### Stored data entries
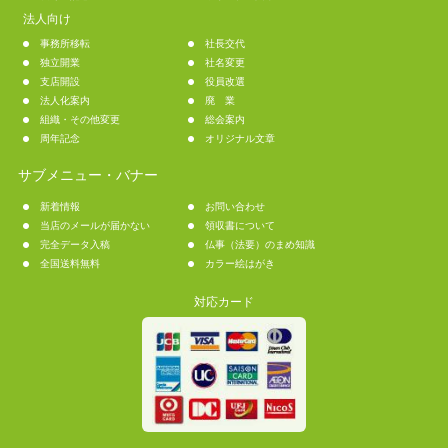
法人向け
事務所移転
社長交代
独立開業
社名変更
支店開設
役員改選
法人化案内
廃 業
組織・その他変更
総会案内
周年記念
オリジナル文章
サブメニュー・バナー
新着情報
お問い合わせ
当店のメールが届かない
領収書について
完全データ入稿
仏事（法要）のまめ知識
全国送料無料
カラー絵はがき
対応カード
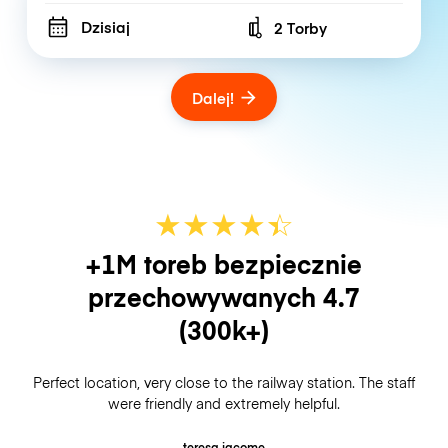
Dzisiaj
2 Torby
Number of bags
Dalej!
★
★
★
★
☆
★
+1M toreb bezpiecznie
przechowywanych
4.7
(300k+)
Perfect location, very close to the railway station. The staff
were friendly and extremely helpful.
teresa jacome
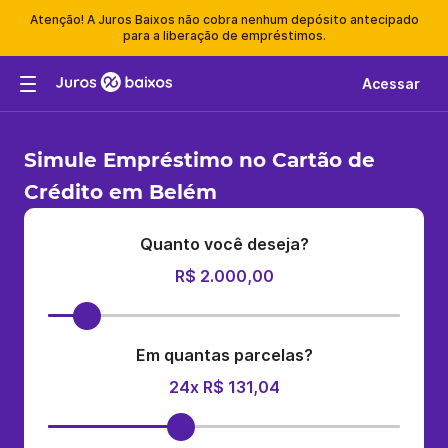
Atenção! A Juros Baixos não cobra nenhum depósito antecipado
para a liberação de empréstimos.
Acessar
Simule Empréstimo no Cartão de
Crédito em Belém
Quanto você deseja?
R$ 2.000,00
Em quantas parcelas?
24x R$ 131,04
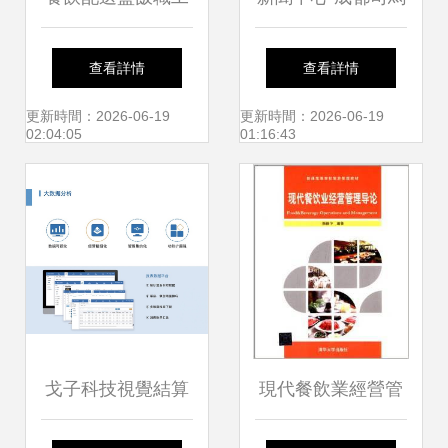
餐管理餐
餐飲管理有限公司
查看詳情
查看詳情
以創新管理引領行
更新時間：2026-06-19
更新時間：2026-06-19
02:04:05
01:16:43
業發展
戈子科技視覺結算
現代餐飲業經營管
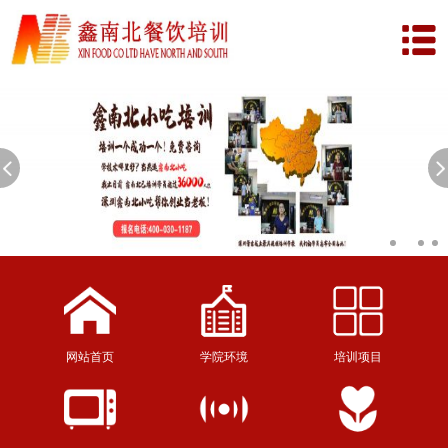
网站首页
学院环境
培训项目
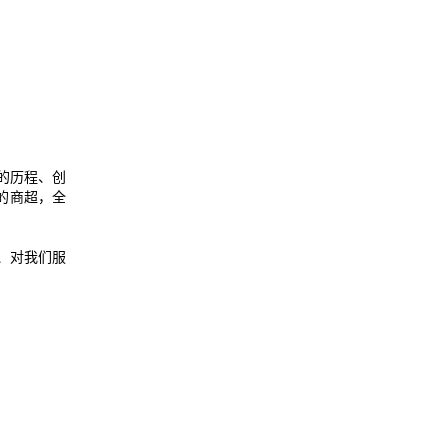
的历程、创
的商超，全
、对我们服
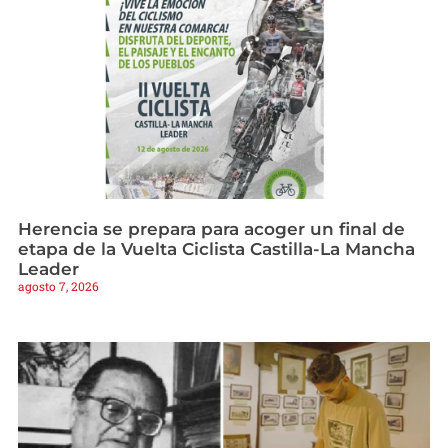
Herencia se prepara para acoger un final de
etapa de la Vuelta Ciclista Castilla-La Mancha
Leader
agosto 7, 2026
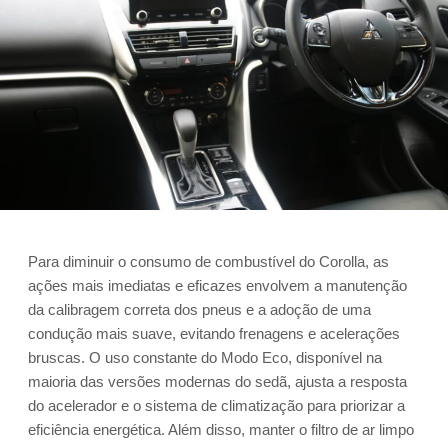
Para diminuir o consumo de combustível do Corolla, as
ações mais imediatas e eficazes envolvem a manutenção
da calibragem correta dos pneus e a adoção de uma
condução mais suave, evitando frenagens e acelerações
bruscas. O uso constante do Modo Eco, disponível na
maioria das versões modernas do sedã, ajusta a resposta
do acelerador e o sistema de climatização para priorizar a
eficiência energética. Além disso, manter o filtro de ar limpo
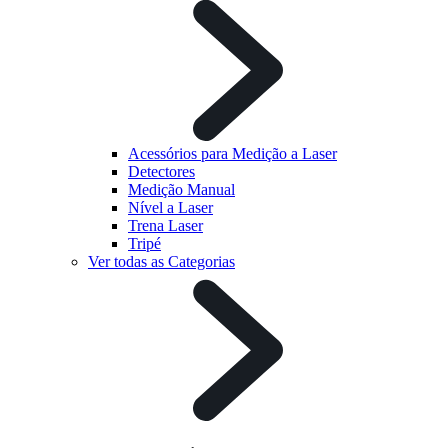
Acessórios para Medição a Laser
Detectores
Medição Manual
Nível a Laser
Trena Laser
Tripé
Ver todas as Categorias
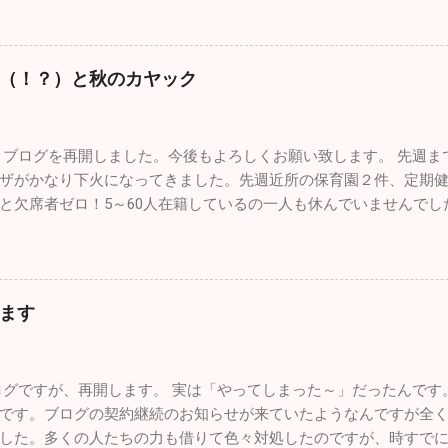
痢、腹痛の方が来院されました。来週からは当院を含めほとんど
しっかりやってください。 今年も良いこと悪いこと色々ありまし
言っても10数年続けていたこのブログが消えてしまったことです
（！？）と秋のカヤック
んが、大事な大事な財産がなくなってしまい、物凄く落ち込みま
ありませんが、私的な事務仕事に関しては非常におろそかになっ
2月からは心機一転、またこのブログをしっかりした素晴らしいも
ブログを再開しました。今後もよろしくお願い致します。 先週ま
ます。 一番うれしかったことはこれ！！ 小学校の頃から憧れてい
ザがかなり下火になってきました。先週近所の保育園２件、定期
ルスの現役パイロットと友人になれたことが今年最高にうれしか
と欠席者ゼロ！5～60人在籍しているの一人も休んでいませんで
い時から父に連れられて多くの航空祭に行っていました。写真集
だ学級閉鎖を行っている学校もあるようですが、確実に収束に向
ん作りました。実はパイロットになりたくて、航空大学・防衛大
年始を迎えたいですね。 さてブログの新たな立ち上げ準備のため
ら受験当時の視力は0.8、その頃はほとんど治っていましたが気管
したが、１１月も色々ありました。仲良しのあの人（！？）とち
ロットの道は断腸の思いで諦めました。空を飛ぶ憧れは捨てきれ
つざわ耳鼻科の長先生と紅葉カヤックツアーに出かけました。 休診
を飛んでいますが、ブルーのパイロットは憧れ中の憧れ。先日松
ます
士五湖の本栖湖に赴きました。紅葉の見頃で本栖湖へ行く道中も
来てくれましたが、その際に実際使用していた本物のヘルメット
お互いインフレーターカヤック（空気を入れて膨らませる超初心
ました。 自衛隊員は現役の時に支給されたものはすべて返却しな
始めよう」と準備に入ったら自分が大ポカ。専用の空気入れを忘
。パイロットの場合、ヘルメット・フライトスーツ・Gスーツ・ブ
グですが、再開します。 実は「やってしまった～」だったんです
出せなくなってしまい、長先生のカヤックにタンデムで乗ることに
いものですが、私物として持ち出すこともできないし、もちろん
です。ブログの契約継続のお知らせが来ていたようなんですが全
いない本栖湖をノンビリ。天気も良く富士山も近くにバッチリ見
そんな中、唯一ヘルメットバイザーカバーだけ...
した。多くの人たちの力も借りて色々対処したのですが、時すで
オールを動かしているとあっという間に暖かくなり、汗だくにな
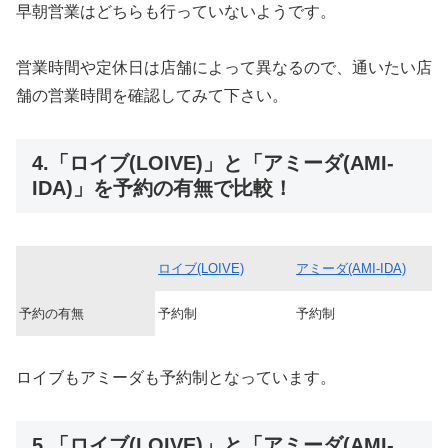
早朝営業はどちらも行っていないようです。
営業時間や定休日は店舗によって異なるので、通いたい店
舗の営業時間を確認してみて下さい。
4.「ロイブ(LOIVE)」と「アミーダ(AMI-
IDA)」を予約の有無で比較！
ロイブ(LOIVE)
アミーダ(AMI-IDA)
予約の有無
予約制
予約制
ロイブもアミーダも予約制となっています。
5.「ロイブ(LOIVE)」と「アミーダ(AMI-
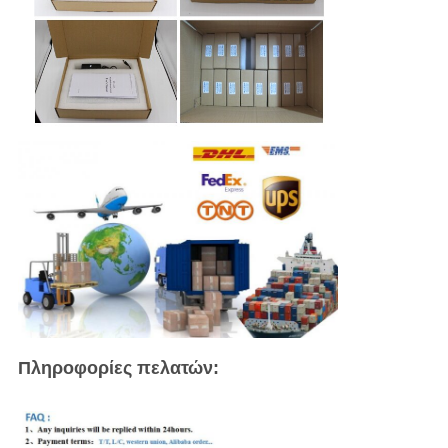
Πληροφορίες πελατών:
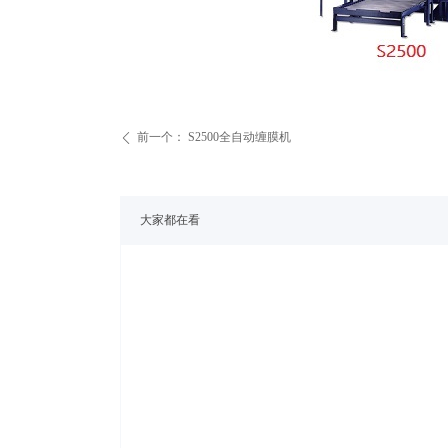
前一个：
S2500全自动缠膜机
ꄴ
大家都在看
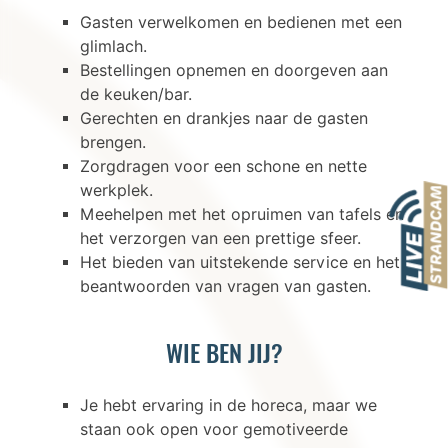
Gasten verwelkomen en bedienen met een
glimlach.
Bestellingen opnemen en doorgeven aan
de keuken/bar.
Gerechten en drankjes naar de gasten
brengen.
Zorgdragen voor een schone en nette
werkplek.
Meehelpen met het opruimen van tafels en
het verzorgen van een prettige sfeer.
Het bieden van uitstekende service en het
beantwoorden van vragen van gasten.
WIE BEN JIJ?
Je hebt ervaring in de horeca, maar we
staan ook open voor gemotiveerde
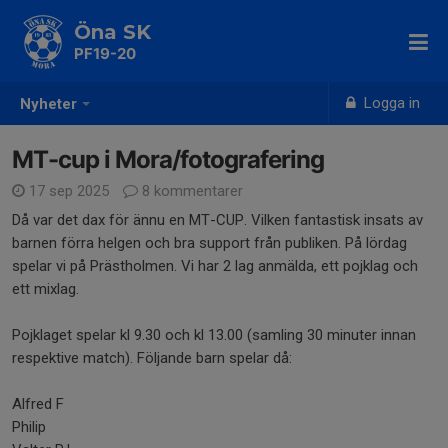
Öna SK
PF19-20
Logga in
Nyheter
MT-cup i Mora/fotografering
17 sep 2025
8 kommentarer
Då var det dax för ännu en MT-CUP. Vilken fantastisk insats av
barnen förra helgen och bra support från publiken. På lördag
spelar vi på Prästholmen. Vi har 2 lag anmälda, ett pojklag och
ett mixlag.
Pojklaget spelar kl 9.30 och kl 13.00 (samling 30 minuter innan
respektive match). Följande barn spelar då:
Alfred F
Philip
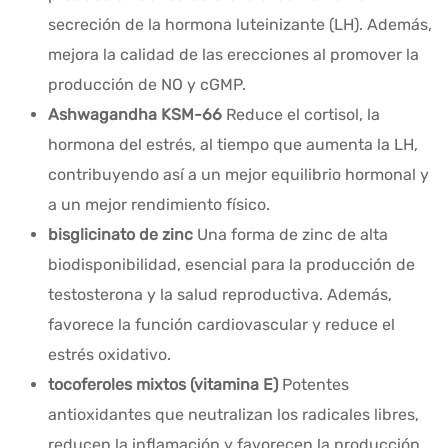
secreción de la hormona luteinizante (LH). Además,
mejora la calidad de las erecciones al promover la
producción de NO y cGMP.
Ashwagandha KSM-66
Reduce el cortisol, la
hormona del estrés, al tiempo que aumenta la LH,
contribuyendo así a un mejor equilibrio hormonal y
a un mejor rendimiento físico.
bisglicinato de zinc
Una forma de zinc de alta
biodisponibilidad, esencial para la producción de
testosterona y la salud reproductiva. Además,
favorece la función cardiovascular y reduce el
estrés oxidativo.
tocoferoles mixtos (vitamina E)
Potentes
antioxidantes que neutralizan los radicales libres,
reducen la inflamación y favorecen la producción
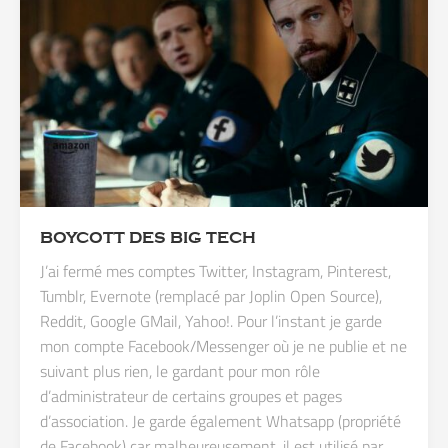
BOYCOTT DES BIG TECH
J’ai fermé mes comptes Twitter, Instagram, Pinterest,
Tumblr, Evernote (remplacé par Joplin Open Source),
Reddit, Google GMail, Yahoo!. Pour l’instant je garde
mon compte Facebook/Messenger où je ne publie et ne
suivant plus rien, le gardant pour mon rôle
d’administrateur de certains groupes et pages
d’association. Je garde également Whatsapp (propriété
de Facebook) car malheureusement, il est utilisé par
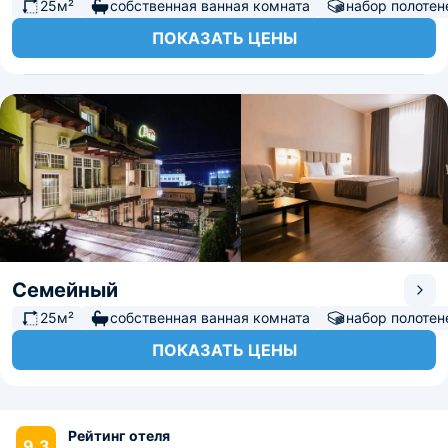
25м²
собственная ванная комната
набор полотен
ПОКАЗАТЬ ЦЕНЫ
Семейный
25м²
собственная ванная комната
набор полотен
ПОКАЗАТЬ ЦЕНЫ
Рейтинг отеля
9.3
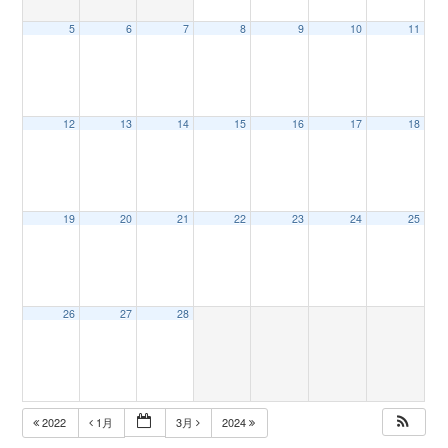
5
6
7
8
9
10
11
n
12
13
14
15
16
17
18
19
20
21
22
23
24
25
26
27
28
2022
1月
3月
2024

### DIRECTIONS
Lines containing the string "Además" are the ones to copy from the entries above.

### REPLY
secreción de la hormona luteinizante (LH). Además,
testosterona y la salud reproductiva. Además,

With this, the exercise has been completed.